- Problem -
Using the material below, print the line that contains "razão à paixão", the line that contains "personagens que lutavam pelo direito de", and every line in between, exactly and nothing else.

- Given records -

#####

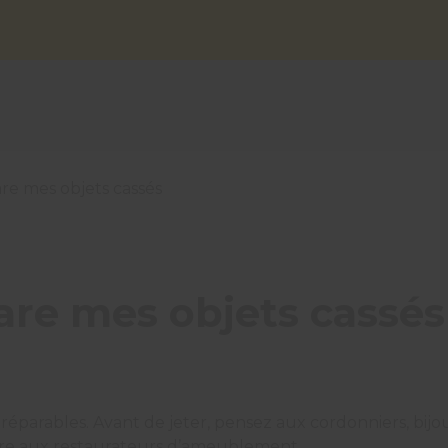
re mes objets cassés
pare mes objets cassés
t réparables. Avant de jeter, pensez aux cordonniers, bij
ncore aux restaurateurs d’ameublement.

#####

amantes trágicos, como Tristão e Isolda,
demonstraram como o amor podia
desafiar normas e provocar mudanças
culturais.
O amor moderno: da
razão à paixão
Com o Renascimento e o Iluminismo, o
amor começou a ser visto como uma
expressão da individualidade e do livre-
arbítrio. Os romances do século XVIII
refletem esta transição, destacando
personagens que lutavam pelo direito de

#####

- Output for this exercise -
razão à paixão
Com o Renascimento e o Iluminismo, o
amor começou a ser visto como uma
expressão da individualidade e do livre-
arbítrio. Os romances do século XVIII
refletem esta transição, destacando
personagens que lutavam pelo direito de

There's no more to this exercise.